REQUIRED ACTION >>
In the listing that follows, how many lines contain the string "можно"? Provide only the number.

--- ENTRIES SHOWN Enclosed Below ---

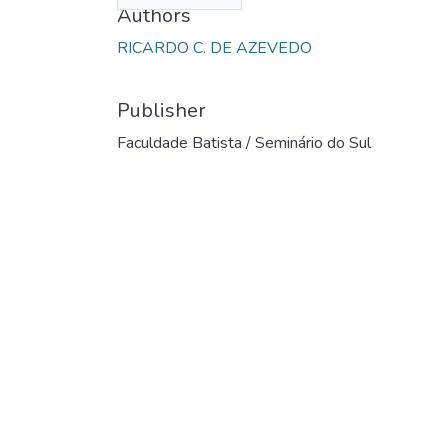
Authors
RICARDO C. DE AZEVEDO
Publisher
Faculdade Batista / Seminário do Sul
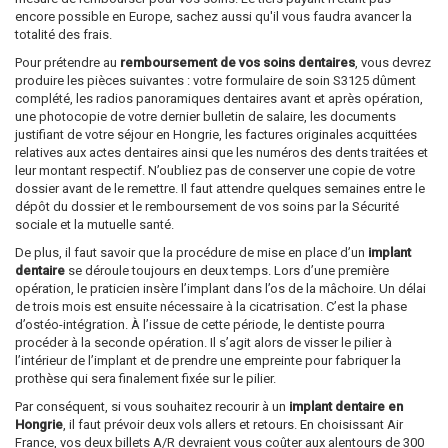
encore possible en Europe, sachez aussi qu'il vous faudra avancer la
totalité des frais.
Pour prétendre au
remboursement de vos soins dentaires
, vous devrez
produire les pièces suivantes : votre formulaire de soin S3125 dûment
complété, les radios panoramiques dentaires avant et après opération,
une photocopie de votre dernier bulletin de salaire, les documents
justifiant de votre séjour en Hongrie, les factures originales acquittées
relatives aux actes dentaires ainsi que les numéros des dents traitées et
leur montant respectif. N’oubliez pas de conserver une copie de votre
dossier avant de le remettre. Il faut attendre quelques semaines entre le
dépôt du dossier et le remboursement de vos soins par la Sécurité
sociale et la mutuelle santé.
De plus, il faut savoir que la procédure de mise en place d’un
implant
dentaire
se déroule toujours en deux temps. Lors d’une première
opération, le praticien insère l’implant dans l’os de la mâchoire. Un délai
de trois mois est ensuite nécessaire à la cicatrisation. C’est la phase
d’ostéo-intégration. À l’issue de cette période, le dentiste pourra
procéder à la seconde opération. Il s’agit alors de visser le pilier à
l’intérieur de l’implant et de prendre une empreinte pour fabriquer la
prothèse qui sera finalement fixée sur le pilier.
Par conséquent, si vous souhaitez recourir à un
implant dentaire en
Hongrie
, il faut prévoir deux vols allers et retours. En choisissant Air
France, vos deux billets A/R devraient vous coûter aux alentours de 300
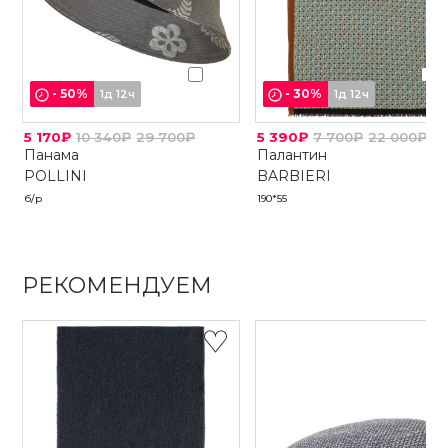
-
50
%
-
30
%
1д 12ч
1д 12ч
5 170₽
10 340₽
29 700₽
5 390₽
7 700₽
22 000₽
Панама
Палантин
POLLINI
BARBIERI
б/р
190*55
РЕКОМЕНДУЕМ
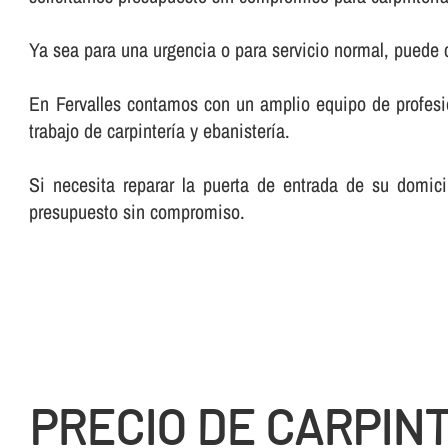
Ya sea para una urgencia o para servicio normal, puede
En Fervalles contamos con un amplio equipo de profesiona
trabajo de carpinterí­a y ebanisterí­a.
Si necesita reparar la puerta de entrada de su domici
presupuesto sin compromiso.
PRECIO DE CARPIN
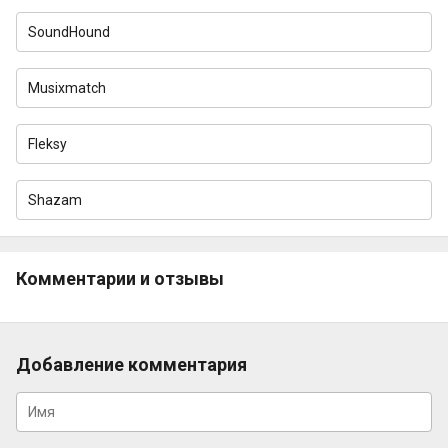
SoundHound
Musixmatch
Fleksy
Shazam
Комментарии и отзывы
Добавление комментария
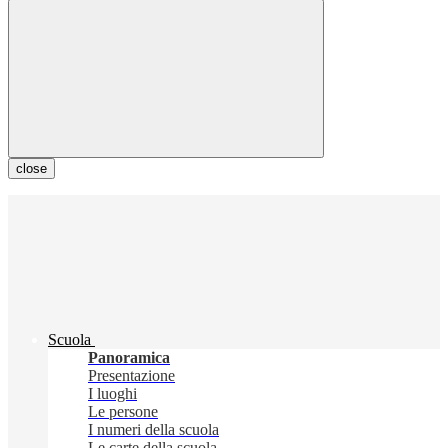
close
Scuola
Panoramica
Presentazione
I luoghi
Le persone
I numeri della scuola
Le carte della scuola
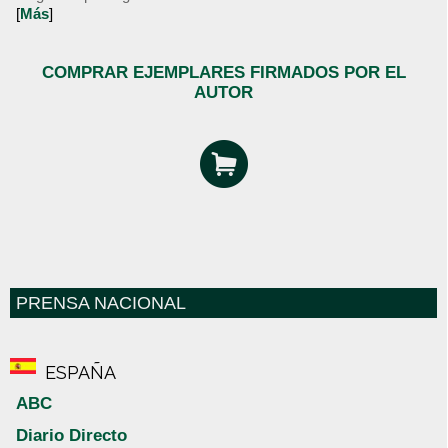
[
Más
]
COMPRAR EJEMPLARES FIRMADOS POR EL
AUTOR
PRENSA NACIONAL
ESPAÑA
ABC
Diario Directo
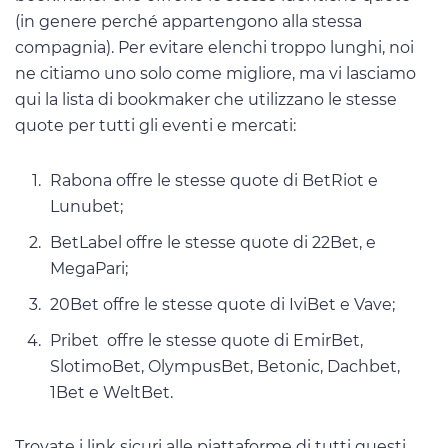
(in genere perché appartengono alla stessa
compagnia). Per evitare elenchi troppo lunghi, noi
ne citiamo uno solo come migliore, ma vi lasciamo
qui la lista di bookmaker che utilizzano le stesse
quote per tutti gli eventi e mercati:
Rabona offre le stesse quote di BetRiot e
Lunubet;
BetLabel offre le stesse quote di 22Bet, e
MegaPari;
20Bet offre le stesse quote di IviBet e Vave;
Pribet offre le stesse quote di EmirBet,
SlotimoBet, OlympusBet, Betonic, Dachbet,
1Bet e WeltBet.
Trovate i link sicuri alle piattaforme di tutti questi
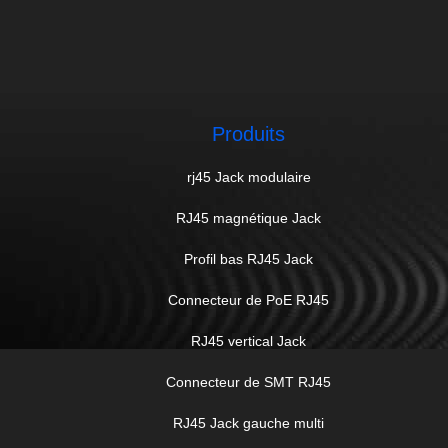
Produits
rj45 Jack modulaire
RJ45 magnétique Jack
Profil bas RJ45 Jack
Connecteur de PoE RJ45
RJ45 vertical Jack
Connecteur de SMT RJ45
RJ45 Jack gauche multi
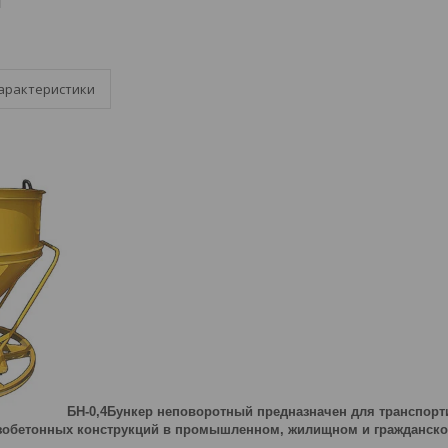
арактеристики
БН-0,4Бункер неповоротный предназначен для транспорт
зобетонных конструкций в промышленном, жилищном и гражданско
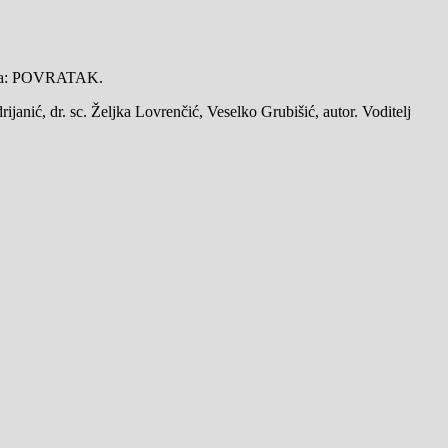
išića: POVRATAK.
ijanić, dr. sc. Željka Lovrenčić, Veselko Grubišić, autor. Voditelj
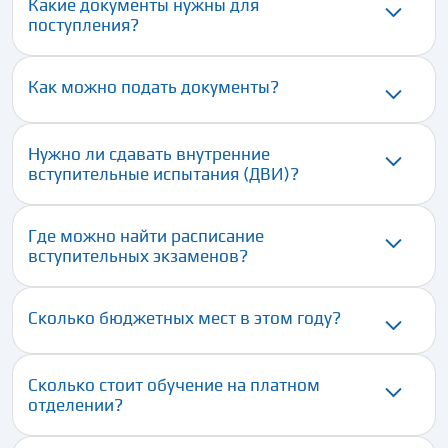
Какие документы нужны для
поступления?
Как можно подать документы?
Нужно ли сдавать внутренние
вступительные испытания (ДВИ)?
Где можно найти расписание
вступительных экзаменов?
Сколько бюджетных мест в этом году?
Сколько стоит обучение на платном
отделении?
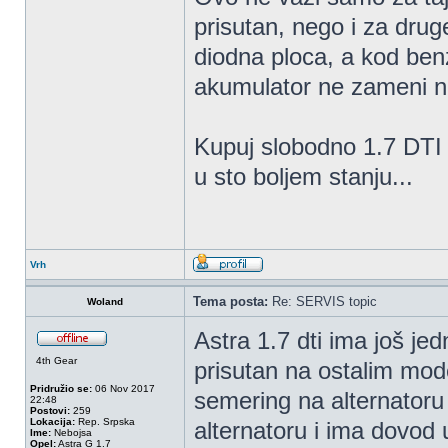
prisutan, nego i za drug
diodna ploca, a kod benz
akumulator ne zameni n
Kupuj slobodno 1.7 DTI i
u sto boljem stanju...
Vrh
Tema posta:
Re: SERVIS topic
Woland
Astra 1.7 dti ima još je
4th Gear
prisutan na ostalim mod
Pridružio se:
06 Nov 2017
semering na alternatoru
22:48
Postovi:
259
Lokacija:
Rep. Srpska
alternatoru i ima dovod u
Ime:
Nebojsa
Opel:
Astra G 1.7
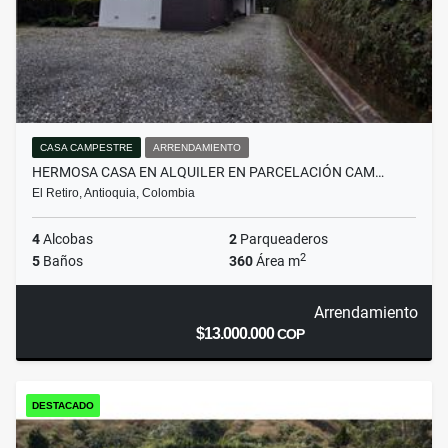
CASA CAMPESTRE
ARRENDAMIENTO
HERMOSA CASA EN ALQUILER EN PARCELACIÓN CAM…
El Retiro, Antioquia, Colombia
4
Alcobas
2
Parqueaderos
2
5
Baños
360
Área m
Arrendamiento
$13.000.000
COP
DESTACADO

--- End of Enclosed ENTRIES SHOWN ---

RESPONSE TO THIS TASK >>
2